### Instructions for the task
Before copying, find the line below that contains "Describe the element at coordinates (83, 1904)"; then return it and all later lines exactly, up to and including the final line, with no pictures.

Material shown: Begin

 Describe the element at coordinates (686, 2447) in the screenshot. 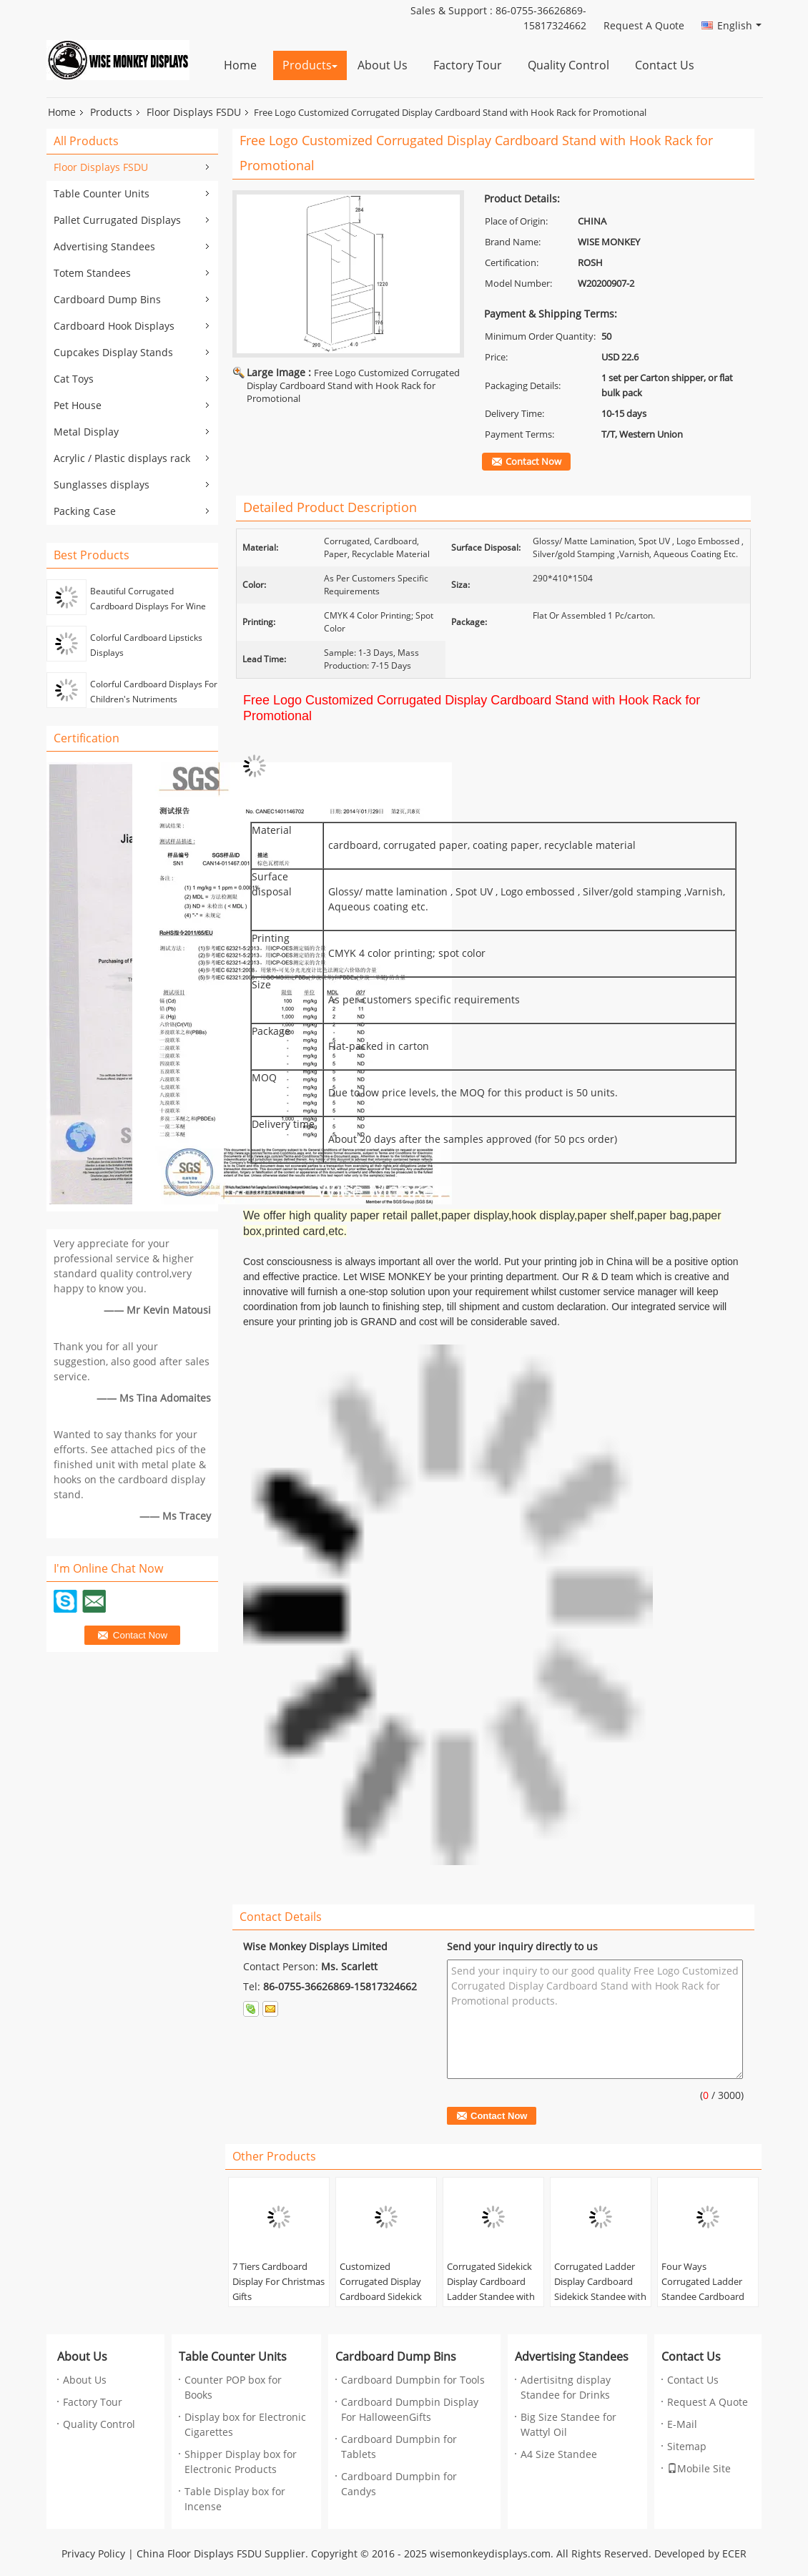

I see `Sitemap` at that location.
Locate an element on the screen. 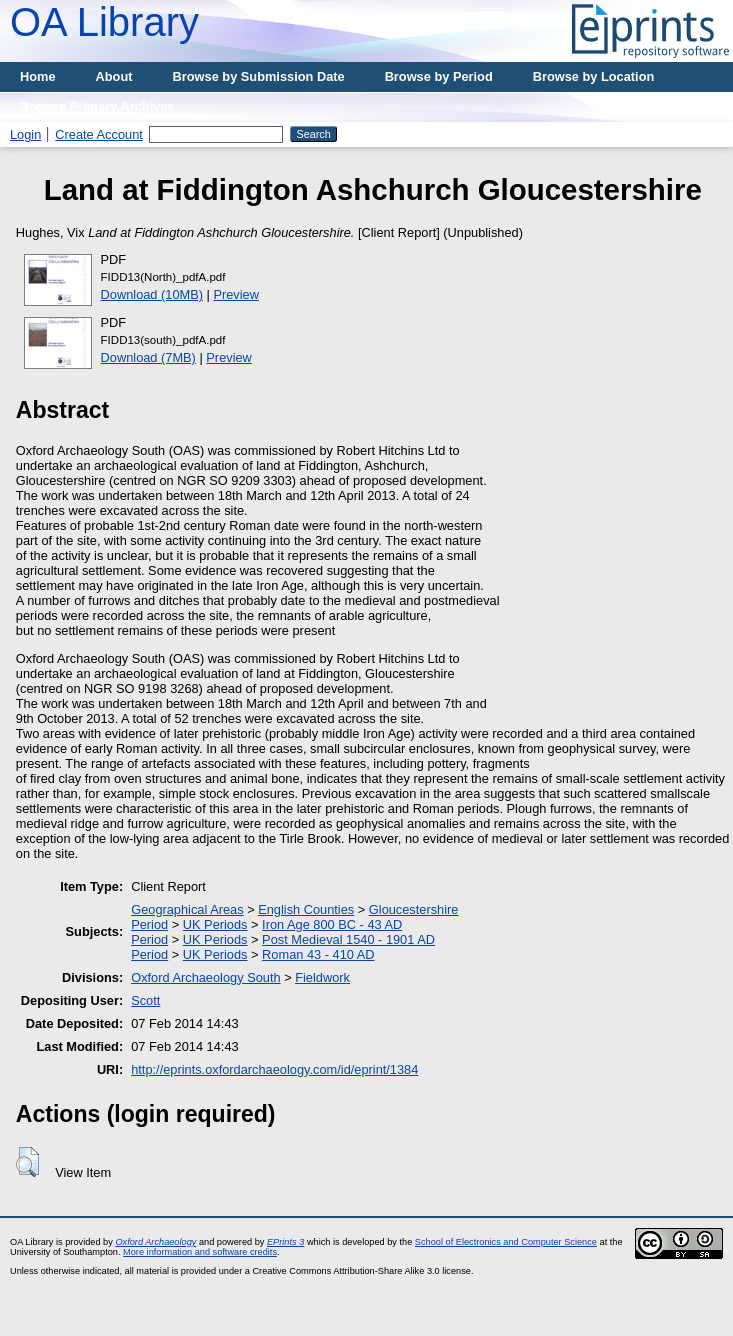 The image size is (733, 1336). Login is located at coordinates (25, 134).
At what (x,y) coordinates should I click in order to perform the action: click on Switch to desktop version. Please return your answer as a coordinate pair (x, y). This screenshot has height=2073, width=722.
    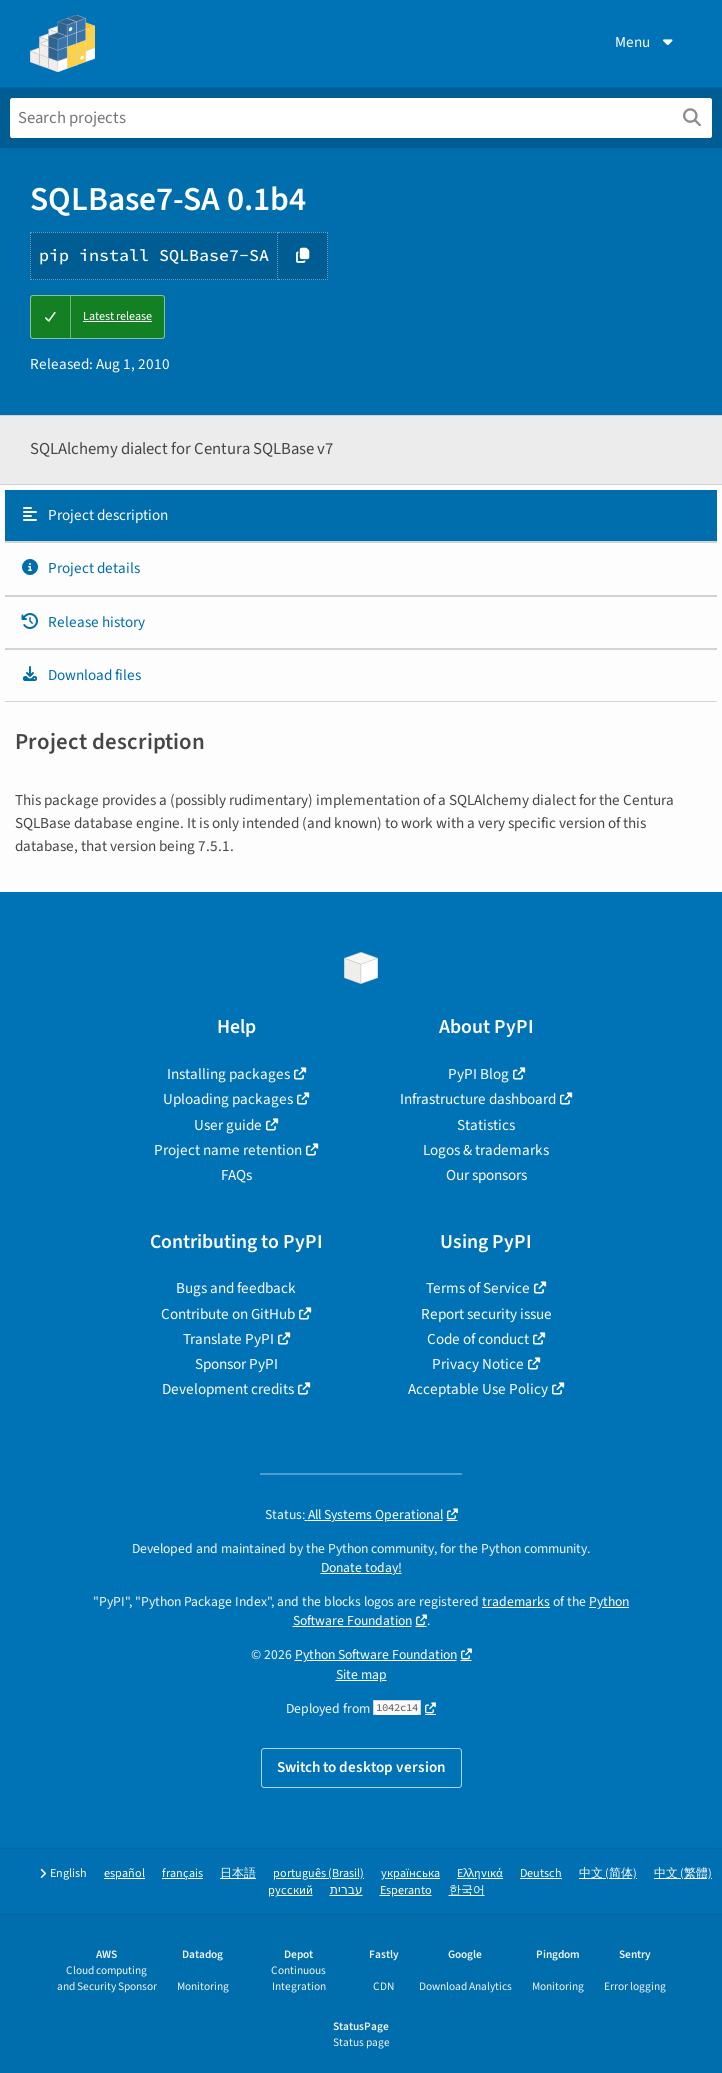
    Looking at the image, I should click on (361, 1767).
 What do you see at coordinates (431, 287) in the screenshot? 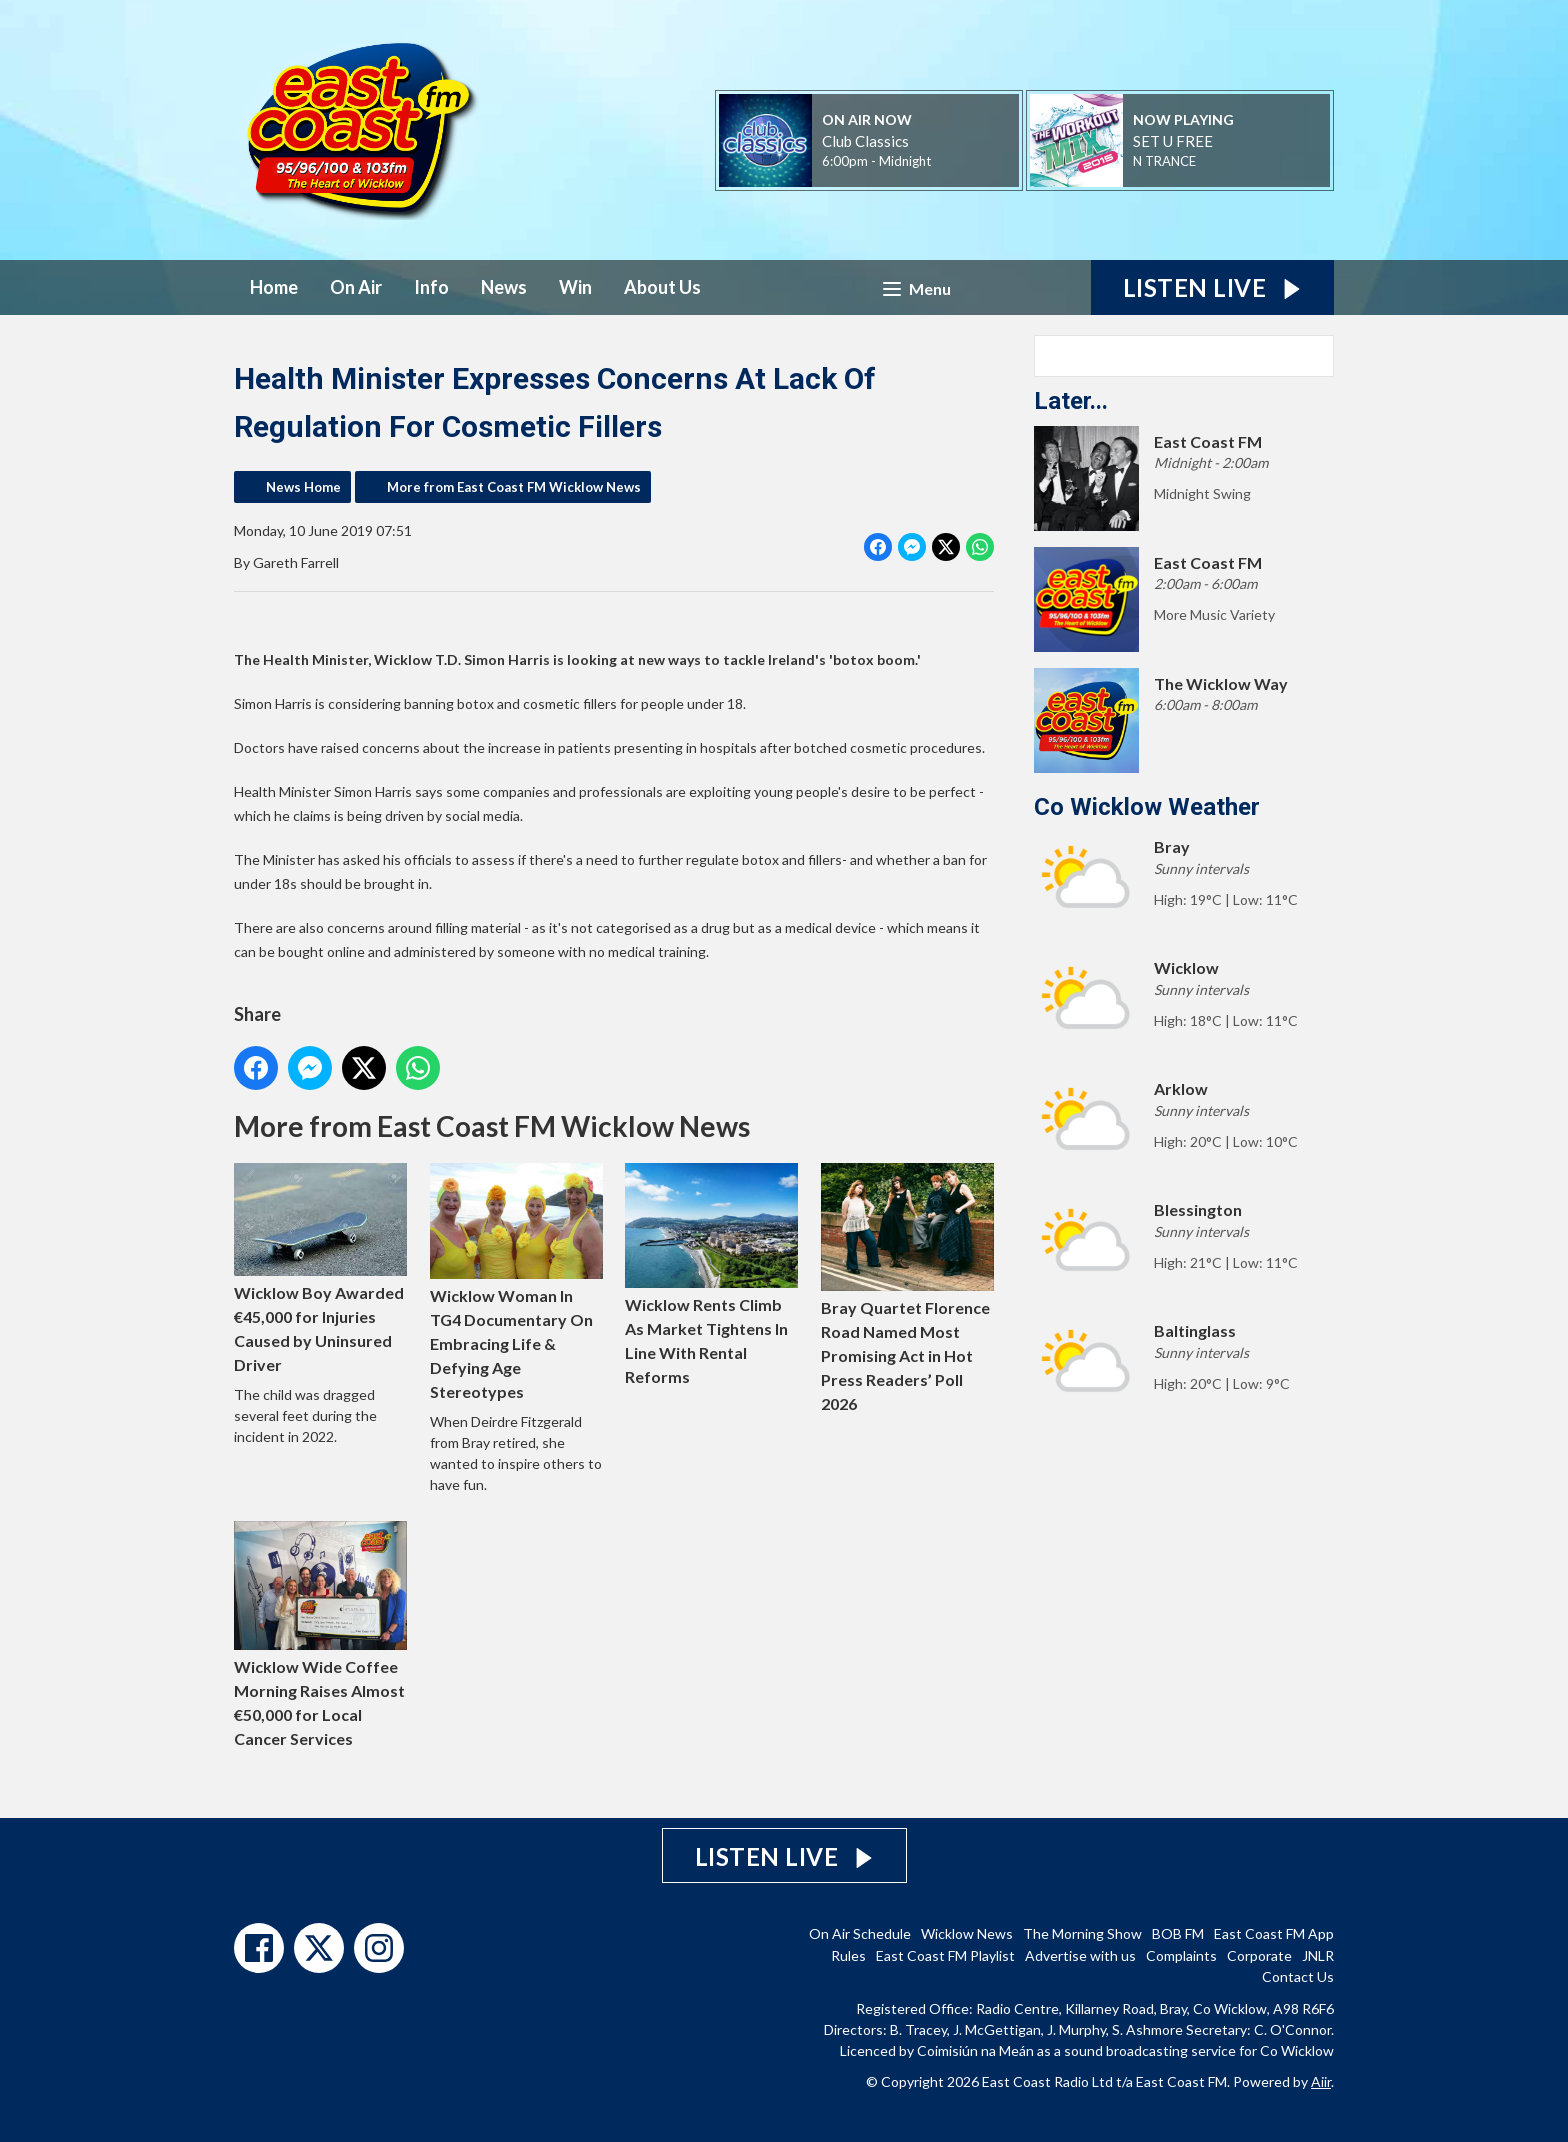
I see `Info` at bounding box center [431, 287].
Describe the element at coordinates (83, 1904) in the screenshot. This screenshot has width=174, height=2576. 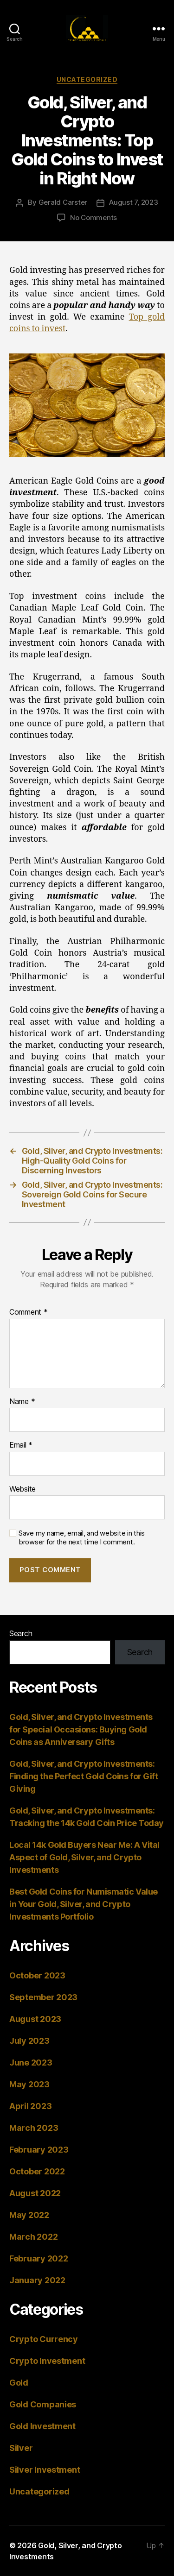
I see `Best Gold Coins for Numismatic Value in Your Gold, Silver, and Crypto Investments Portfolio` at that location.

Material shown: End

### Solution
Describe the element at coordinates (83, 1904) in the screenshot. This screenshot has width=174, height=2576. 
I see `Best Gold Coins for Numismatic Value in Your Gold, Silver, and Crypto Investments Portfolio` at that location.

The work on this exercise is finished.